[PATCH] D71612: [analyzer] Add PlacementNewChecker

Gábor Horváth via Phabricator via cfe-commits cfe-commits at lists.llvm.org
Tue Dec 17 11:46:28 PST 2019 

xazax.hun added inline comments.


================
Comment at: clang/lib/StaticAnalyzer/Checkers/CheckPlacementNew.cpp:22
+                            ProgramStateRef State) const;
+  mutable std::unique_ptr<BuiltinBug> BT_Placement;
+};
----------------
I think now it is safe to have the bugtype by value and use member initialization.


================
Comment at: clang/lib/StaticAnalyzer/Checkers/CheckPlacementNew.cpp:35
+  //   long *lp = ::new (buf) long;
+  if (const auto *TVRegion = dyn_cast<TypedValueRegion>(MRegion))
+    // FIXME Handle offset other than 0. E.g.:
----------------
Add braces here.


================
Comment at: clang/lib/StaticAnalyzer/Checkers/CheckPlacementNew.cpp:40
+    if (const auto *ERegion = dyn_cast<ElementRegion>(TVRegion)) {
+      const auto *SRegion = cast<SubRegion>(ERegion->getSuperRegion());
+      DefinedOrUnknownSVal Extent = SRegion->getExtent(svalBuilder);
----------------
Hmm, I think this logic might need some more testing.
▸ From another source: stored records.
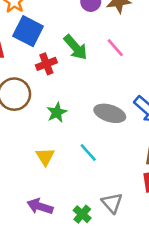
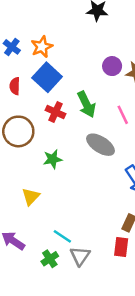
red cross: (46, 64) -> (56, 112), turned 30
gray ellipse: (110, 113) -> (100, 145), moved
cyan line: (88, 152) -> (62, 236), moved, turned -30

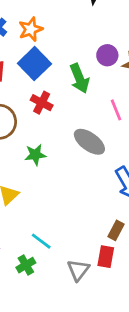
green arrow: (86, 104) -> (79, 78), moved
gray triangle: (80, 256) -> (78, 270), moved

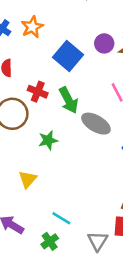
blue square: (34, 64) -> (68, 56), moved
green arrow: (79, 78) -> (69, 100), moved
red cross: (42, 103) -> (38, 92), moved

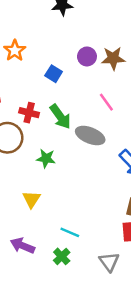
blue square: (68, 56) -> (54, 74), size x0.6
green star: (48, 140) -> (46, 158), turned 30
gray triangle: (98, 241) -> (109, 262), moved

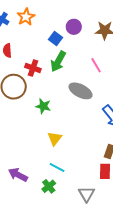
purple circle: (87, 56) -> (74, 27), moved
green arrow: (60, 117) -> (58, 61), moved, turned 60
yellow triangle: (32, 199) -> (55, 138), moved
Could you add some tests with multi dimensional arrays?


================
Comment at: clang/lib/StaticAnalyzer/Checkers/CheckPlacementNew.cpp:44
+      // This is modelled by the MallocChecker.
+      const llvm::APSInt *ExtentInt = svalBuilder.getKnownValue(State, Extent);
+      if (!ExtentInt)
----------------
This query will only check if you know the exact value of the target of placement you.

What you actually care about if the size is at least as big as the placed object.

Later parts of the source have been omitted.